The policy that led to the boiling classrooom - and the infrastructure that implemented it - was created by people we never met, and couldn't effectively appeal to. But the principles of their design, explicit or otherwise, were easy to guess. They, or the system they created, was judged to be the correct arbiter of temperature in the classroom.
Context, like the actual temperature in the room or the experience of the people in it, was not relevant. In his book Seeing like a State , James C. Scott describes a similar situation in a different realm. The subheading of the book is "How Certain Schemes to Improve the Human Condition Have Failed," and this is what he spends most of the book describing in great detail. From the forced collectivization of Russian agriculture in the early 20th century, to the displacement and "Villagization" of Tanzanians in the 60s, each example describes a modernist scheme imposed by the state in the name of improving the legibility of its population and resources.
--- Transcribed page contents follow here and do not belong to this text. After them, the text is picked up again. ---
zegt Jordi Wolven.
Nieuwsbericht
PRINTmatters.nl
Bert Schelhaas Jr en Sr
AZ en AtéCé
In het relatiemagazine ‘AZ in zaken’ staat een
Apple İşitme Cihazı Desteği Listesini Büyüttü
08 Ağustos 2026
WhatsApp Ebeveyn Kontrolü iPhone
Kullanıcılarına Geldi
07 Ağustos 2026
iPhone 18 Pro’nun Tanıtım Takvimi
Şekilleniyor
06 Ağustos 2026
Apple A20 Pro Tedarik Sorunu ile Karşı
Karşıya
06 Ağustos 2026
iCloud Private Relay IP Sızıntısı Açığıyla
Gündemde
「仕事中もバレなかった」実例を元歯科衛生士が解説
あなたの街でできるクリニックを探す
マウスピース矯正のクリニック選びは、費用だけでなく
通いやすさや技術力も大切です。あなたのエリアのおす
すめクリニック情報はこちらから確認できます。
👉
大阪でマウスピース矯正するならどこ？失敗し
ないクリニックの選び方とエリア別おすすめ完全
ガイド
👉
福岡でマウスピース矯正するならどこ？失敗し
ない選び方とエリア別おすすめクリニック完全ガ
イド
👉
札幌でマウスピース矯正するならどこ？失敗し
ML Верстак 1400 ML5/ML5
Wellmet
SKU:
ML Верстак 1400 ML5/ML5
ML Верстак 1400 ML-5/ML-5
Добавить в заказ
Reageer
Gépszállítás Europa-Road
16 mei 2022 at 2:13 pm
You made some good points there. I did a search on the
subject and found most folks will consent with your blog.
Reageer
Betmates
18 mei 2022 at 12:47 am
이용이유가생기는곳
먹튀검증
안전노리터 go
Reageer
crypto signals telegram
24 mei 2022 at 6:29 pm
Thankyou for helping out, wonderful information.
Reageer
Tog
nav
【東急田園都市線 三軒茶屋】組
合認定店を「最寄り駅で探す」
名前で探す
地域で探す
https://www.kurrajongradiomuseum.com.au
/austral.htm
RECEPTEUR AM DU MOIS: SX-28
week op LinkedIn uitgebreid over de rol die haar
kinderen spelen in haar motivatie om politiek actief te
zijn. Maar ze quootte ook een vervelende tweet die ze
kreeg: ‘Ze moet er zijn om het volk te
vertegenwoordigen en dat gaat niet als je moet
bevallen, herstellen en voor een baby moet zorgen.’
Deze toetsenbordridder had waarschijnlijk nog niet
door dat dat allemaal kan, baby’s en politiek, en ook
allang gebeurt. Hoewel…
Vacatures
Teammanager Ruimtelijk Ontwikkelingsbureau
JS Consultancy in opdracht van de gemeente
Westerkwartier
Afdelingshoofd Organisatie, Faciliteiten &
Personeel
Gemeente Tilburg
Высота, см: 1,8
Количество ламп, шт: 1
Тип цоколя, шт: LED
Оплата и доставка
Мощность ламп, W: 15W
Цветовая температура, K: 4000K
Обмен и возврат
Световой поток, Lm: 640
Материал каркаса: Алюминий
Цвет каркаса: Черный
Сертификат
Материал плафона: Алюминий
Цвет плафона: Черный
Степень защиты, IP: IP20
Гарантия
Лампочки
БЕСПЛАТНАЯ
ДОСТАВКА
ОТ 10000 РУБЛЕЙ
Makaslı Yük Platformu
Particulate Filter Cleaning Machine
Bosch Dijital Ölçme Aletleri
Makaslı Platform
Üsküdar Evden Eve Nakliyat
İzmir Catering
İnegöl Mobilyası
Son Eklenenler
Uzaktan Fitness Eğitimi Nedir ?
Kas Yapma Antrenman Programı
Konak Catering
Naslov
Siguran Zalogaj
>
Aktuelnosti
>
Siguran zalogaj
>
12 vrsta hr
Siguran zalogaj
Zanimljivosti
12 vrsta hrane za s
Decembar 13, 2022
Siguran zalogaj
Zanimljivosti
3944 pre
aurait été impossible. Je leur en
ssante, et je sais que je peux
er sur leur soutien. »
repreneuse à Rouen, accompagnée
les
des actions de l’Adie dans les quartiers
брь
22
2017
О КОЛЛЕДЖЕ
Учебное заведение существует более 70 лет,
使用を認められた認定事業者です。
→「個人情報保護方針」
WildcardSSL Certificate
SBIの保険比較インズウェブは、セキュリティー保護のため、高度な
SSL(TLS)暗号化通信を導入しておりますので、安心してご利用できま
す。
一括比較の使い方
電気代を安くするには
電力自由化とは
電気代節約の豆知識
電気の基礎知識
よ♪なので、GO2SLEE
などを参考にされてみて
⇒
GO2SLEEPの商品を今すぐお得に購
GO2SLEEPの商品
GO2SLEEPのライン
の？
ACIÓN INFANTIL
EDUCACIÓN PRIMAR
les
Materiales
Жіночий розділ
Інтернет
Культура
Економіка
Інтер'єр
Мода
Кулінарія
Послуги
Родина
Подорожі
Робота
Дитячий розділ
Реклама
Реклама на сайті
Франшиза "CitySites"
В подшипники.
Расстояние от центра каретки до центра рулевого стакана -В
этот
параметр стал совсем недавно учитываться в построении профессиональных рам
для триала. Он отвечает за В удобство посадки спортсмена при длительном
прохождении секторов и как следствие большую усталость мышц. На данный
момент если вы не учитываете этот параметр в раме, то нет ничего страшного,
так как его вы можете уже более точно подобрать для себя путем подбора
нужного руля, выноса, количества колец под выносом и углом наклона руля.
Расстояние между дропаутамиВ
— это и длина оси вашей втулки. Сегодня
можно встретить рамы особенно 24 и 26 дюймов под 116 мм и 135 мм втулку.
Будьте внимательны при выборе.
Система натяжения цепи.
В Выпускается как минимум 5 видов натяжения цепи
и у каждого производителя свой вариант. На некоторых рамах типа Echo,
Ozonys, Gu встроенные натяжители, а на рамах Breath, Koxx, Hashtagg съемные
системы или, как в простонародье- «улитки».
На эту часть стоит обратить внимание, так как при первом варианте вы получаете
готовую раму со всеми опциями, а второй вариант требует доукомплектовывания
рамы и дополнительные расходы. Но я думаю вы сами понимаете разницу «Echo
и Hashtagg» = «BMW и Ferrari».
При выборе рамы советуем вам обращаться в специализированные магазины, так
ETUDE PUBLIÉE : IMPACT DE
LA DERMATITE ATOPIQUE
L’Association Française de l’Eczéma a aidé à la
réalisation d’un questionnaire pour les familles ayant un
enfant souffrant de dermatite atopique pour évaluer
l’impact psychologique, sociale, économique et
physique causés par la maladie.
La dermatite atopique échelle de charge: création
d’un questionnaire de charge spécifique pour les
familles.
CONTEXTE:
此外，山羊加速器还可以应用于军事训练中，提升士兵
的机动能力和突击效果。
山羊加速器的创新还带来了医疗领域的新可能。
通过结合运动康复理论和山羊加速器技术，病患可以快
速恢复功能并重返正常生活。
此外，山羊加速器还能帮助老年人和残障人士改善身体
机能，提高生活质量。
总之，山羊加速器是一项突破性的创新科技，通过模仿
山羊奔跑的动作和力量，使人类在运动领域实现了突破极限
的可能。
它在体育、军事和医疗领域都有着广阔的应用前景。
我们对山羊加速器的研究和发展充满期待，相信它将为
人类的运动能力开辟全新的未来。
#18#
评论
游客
This is in turn used in an attempt to create measurable, controllable outcomes based on modern, industrial principles. The common thread is a state that is willing to radically re-structure the lives of its citizens, usually with the best of intentions, and citizens who are too disempowered to effectively resist. They end up inhabiting structures and systems which are "improvements," but only on paper.
In reality, they are spectacular failures for all parties concerned - both when measured objectively in terms of productivity, and in terms of the subjective experience of the participants. The abstract principles behind the design are judged to be so powerful as to make local context, like actual soil conditions to name one example, irrelevant. As I read the book, I was reminded of my own experiences in public school, and the ones I hear about today.
Teachers are charged with fulfilling a curriculum that is devoid of any local context, made by people they've never met and have no channel to appeal to. In this role they are more like technicians than educators: their job is to implement what the experts have proven is best. Driven by high stakes testing, they have little to no agency with which to modify the agenda in order to address the context in the classroom.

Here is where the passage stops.